口臭が気になったら、まずは歯科医院で診てもらいましょう。
歯周病と口臭
歯周病になると歯肉の組織が破壊され、出血したり膿が出たりします。
そして歯周病菌が、破壊された組織や血球成分などのタンパク質を分解して口臭の原因となる物質(揮発性の硫黄化合物)を発生させます。
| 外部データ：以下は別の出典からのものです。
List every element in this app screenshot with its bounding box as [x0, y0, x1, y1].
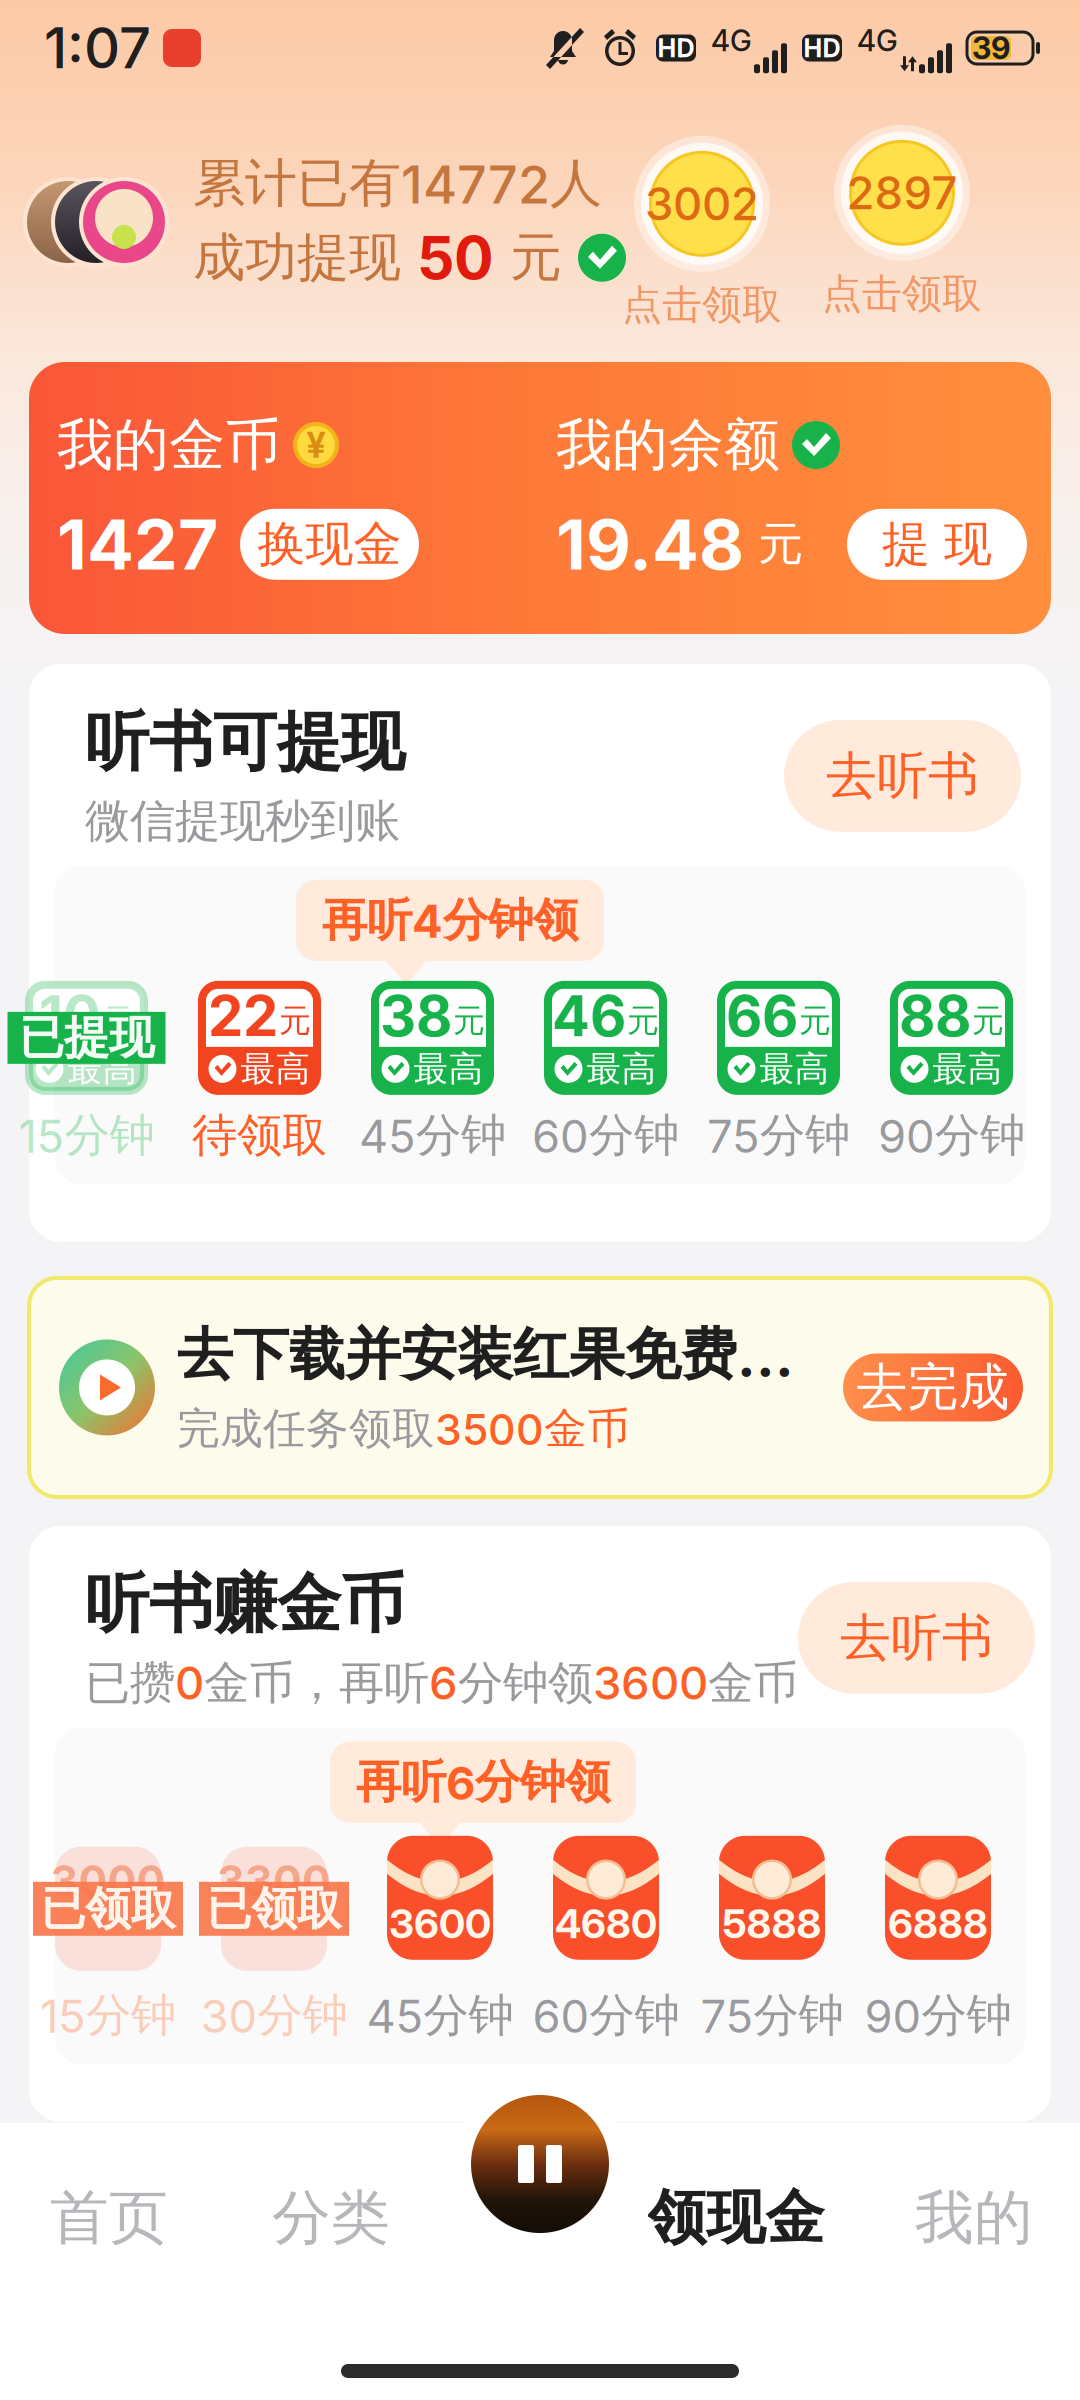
staticText: 46 — [552, 982, 626, 1050]
staticText: 元 — [744, 516, 803, 573]
button[interactable]: 46 — [548, 985, 663, 1164]
staticText: 45分钟 — [359, 1107, 506, 1164]
staticText: 去听书 — [826, 744, 979, 808]
button[interactable]: 领现金 — [604, 2123, 868, 2313]
staticText: 再听6分钟领 — [356, 1754, 610, 1811]
button[interactable]: 换现金 — [240, 509, 419, 580]
staticText: 75分钟 — [707, 1107, 850, 1164]
staticText: 45分钟 — [366, 1987, 514, 2044]
staticText: 再听4分钟领 — [322, 892, 578, 949]
staticText: 最高 — [760, 1047, 830, 1091]
staticText: 15分钟 — [18, 1107, 154, 1164]
button[interactable]: 3600 — [387, 1847, 493, 2044]
staticText: HD — [804, 33, 840, 63]
button[interactable]: 提 现 — [847, 509, 1027, 580]
staticText: 22 — [208, 982, 278, 1050]
staticText: 6888 — [888, 1900, 988, 1948]
button[interactable]: 分类 — [218, 2123, 444, 2313]
button[interactable]: Pause playback — [453, 2077, 627, 2251]
staticText: 分类 — [272, 2181, 390, 2255]
staticText: 3500金币 — [435, 1402, 630, 1456]
staticText: 元 — [102, 1001, 134, 1041]
staticText: 听书赚金币 — [85, 1564, 405, 1645]
staticText: 点击领取 — [622, 280, 782, 330]
staticText: 去下载并安装红果免费... — [177, 1319, 794, 1390]
staticText: 元 — [799, 1001, 831, 1041]
button[interactable]: 3000 — [55, 1847, 161, 2044]
staticText: 30分钟 — [200, 1987, 348, 2044]
staticText: 去完成 — [856, 1356, 1010, 1419]
staticText: 88 — [899, 982, 971, 1050]
staticText: 去听书 — [840, 1606, 993, 1670]
button[interactable]: 去听书 — [784, 720, 1021, 832]
staticText: 90分钟 — [878, 1107, 1025, 1164]
staticText: 4G — [711, 23, 752, 58]
staticText: 0 — [175, 1656, 204, 1711]
staticText: 66 — [726, 982, 798, 1050]
staticText: 19.48 — [556, 502, 744, 586]
staticText: 15分钟 — [40, 1987, 176, 2044]
staticText: 分钟领 — [458, 1655, 593, 1712]
staticText: 提 现 — [882, 514, 992, 574]
staticText: 我的 — [915, 2181, 1033, 2255]
button[interactable]: 首页 — [0, 2123, 218, 2313]
staticText: 最高 — [932, 1047, 1002, 1091]
button[interactable]: 3002 — [634, 136, 770, 330]
staticText: 元 — [627, 1001, 659, 1041]
staticText: 待领取 — [192, 1107, 327, 1164]
staticText: 3000 — [50, 1855, 166, 1906]
staticText: 听书可提现 — [85, 702, 405, 783]
staticText: 已领取 — [40, 1880, 176, 1937]
button[interactable]: 22 — [202, 985, 317, 1164]
staticText: 10 — [39, 982, 101, 1050]
button[interactable]: 去下载并安装红果免费... — [0, 1242, 1080, 1497]
button[interactable]: 10 — [29, 985, 144, 1164]
staticText: 金币，再听 — [204, 1655, 429, 1712]
staticText: 最高 — [586, 1047, 656, 1091]
staticText: 领现金 — [648, 2181, 824, 2255]
staticText: 2897 — [846, 165, 958, 220]
staticText: 75分钟 — [700, 1987, 844, 2044]
staticText: 最高 — [414, 1047, 484, 1091]
staticText: 首页 — [50, 2181, 168, 2255]
staticText: 3002 — [645, 176, 759, 231]
staticText: 已领取 — [206, 1880, 342, 1937]
staticText: 1427 — [57, 502, 218, 586]
staticText: 我的余额 — [556, 410, 780, 480]
button[interactable]: 66 — [721, 985, 836, 1164]
staticText: 我的金币 — [57, 410, 281, 480]
staticText: 微信提现秒到账 — [85, 793, 400, 850]
staticText: 点击领取 — [822, 269, 982, 319]
staticText: 3600 — [389, 1900, 491, 1948]
staticText: 3600 — [593, 1656, 708, 1711]
staticText: 成功提现 — [193, 225, 417, 290]
staticText: 1:07 — [44, 14, 151, 82]
button[interactable]: 5888 — [719, 1847, 825, 2044]
staticText: 50 — [417, 222, 494, 293]
staticText: 元 — [972, 1001, 1004, 1041]
staticText: 金币 — [708, 1655, 798, 1712]
button[interactable]: 3300 — [221, 1847, 327, 2044]
button[interactable]: 去听书 — [798, 1582, 1035, 1694]
staticText: 元 — [494, 225, 562, 290]
staticText: 已提现 — [19, 1009, 154, 1066]
staticText: 39 — [972, 29, 1010, 66]
staticText: ¥ — [306, 424, 326, 466]
button[interactable]: 4680 — [553, 1847, 659, 2044]
staticText: 4G — [857, 23, 898, 58]
staticText: 60分钟 — [532, 1987, 680, 2044]
staticText: HD — [658, 33, 694, 63]
button[interactable]: 2897 — [834, 125, 970, 319]
staticText: 3300 — [217, 1855, 331, 1906]
staticText: 最高 — [240, 1047, 310, 1091]
button[interactable]: 88 — [894, 985, 1009, 1164]
button[interactable]: 我的 — [868, 2123, 1080, 2313]
button[interactable]: 6888 — [885, 1847, 991, 2044]
staticText: 5888 — [722, 1900, 822, 1948]
staticText: 完成任务领取 — [177, 1402, 435, 1456]
staticText: 38 — [380, 982, 452, 1050]
staticText: 已攒 — [85, 1655, 175, 1712]
staticText: 最高 — [68, 1047, 138, 1091]
button[interactable]: 38 — [375, 985, 490, 1164]
staticText: 4680 — [555, 1900, 657, 1948]
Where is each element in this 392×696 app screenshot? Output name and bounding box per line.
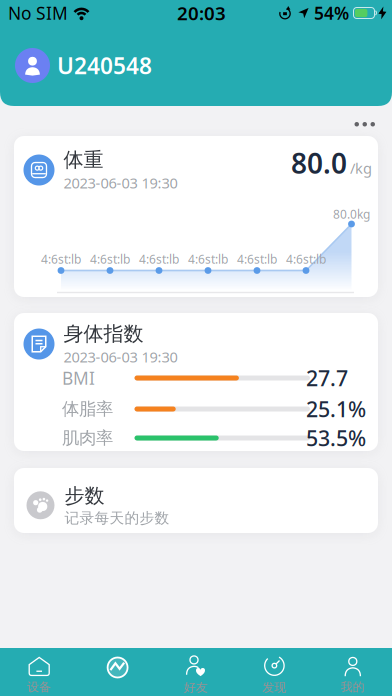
staticText: U240548 [57,50,152,80]
staticText: 25.1% [306,395,366,423]
staticText: 身体指数 [64,322,144,346]
button[interactable]: 设备 [0,650,78,694]
button[interactable]: 账户 U240548 [0,26,392,83]
staticText: 54% [314,2,349,24]
staticText: 20:03 [177,1,226,25]
staticText: 80.0 [291,144,347,182]
button[interactable]: 步数 [14,468,378,533]
staticText: 好友 [184,680,208,695]
staticText: 4:6st:lb [188,251,228,267]
staticText: 80.0kg [333,206,370,222]
staticText: 我的 [341,680,365,694]
staticText: 27.7 [306,364,348,392]
staticText: 体脂率 [62,398,113,420]
staticText: 2023-06-03 19:30 [64,347,178,367]
staticText: No SIM [8,2,68,24]
staticText: 设备 [27,680,51,694]
staticText: 步数 [64,484,104,508]
staticText: 4:6st:lb [237,251,277,267]
button[interactable]: 好友 [157,649,235,695]
staticText: 4:6st:lb [286,251,326,267]
staticText: 记录每天的步数 [64,509,170,527]
button[interactable]: 更多 [0,106,392,126]
staticText: 发现 [262,680,286,695]
staticText: 4:6st:lb [90,251,130,267]
staticText: 2023-06-03 19:30 [64,173,178,193]
staticText: 4:6st:lb [139,251,179,267]
staticText: 肌肉率 [62,427,113,449]
staticText: 体重 [64,148,104,172]
staticText: 53.5% [306,424,366,452]
button[interactable]: 身体指数 [14,313,378,451]
staticText: 4:6st:lb [41,251,81,267]
button[interactable]: 数据 [78,661,157,683]
button[interactable]: 体重 [14,136,378,297]
staticText: /kg [350,158,372,178]
staticText: BMI [62,366,95,390]
button[interactable]: 我的 [314,650,392,694]
button[interactable]: 发现 [235,649,314,695]
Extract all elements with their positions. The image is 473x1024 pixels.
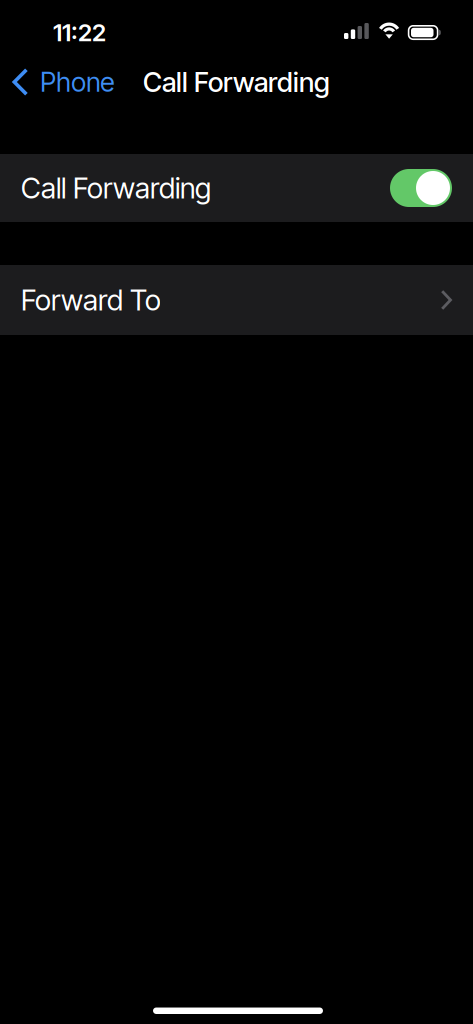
button[interactable]: Forward To (0, 265, 473, 335)
button[interactable]: Call Forwarding, on (390, 169, 452, 207)
staticText: 11:22 (53, 18, 106, 47)
staticText: Call Forwarding (143, 66, 330, 99)
staticText: Forward To (21, 283, 161, 317)
button[interactable]: Phone (0, 60, 124, 104)
button[interactable]: Call Forwarding (0, 154, 473, 222)
staticText: Phone (40, 66, 114, 98)
staticText: Call Forwarding (21, 171, 211, 205)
また、進行したむし歯があると、口臭の原因にもなります。
毎食後の歯みがきで常にお口の中を清潔に保ちましょう。
セルフケアとプロフェッショナルケア
《セルフケア》
◯歯ブラシや歯間清掃用具を使ってすみずみまでていねいに磨く。
◯舌ブラシなどで舌苔を除去する。
◯義歯の清掃をする。
◯鏡で口の中を見て異常がないか観察する。
◯十分な睡眠とバランスのよい食生活で規則正しい生活を送る。
◯気持ちにゆとりを持って、リラックスした状態で毎日を過ごす。
◯口臭のセルフチエックを行う。
《プロフェッショナルケア》
◯定期的に歯科健診を受ける。
◯口腔内の状態に合った適切な口腔清掃の指導を受ける。
◯専門的歯面清掃や歯石除去をしてもらう。
◯歯周病やむし歯は早めに治療を受ける。
舌の清掃で口臭予防
口臭が発生する大きな原因となるのが舌苔(ぜったい)です。
舌に白色や淡黄色の苔のようなものがついているのに気づいたことありませんか。
これが舌苔で、死んだ細菌や新陳代謝ではがれた粘膜上皮の細胞、血球成分、食物残渣などからできています。
うがいをするだけでは、舌苔を取り除くことはできません。
清掃のポイントは、起床直後に舌ブラシや軟らかい歯ブラシでみがくこと。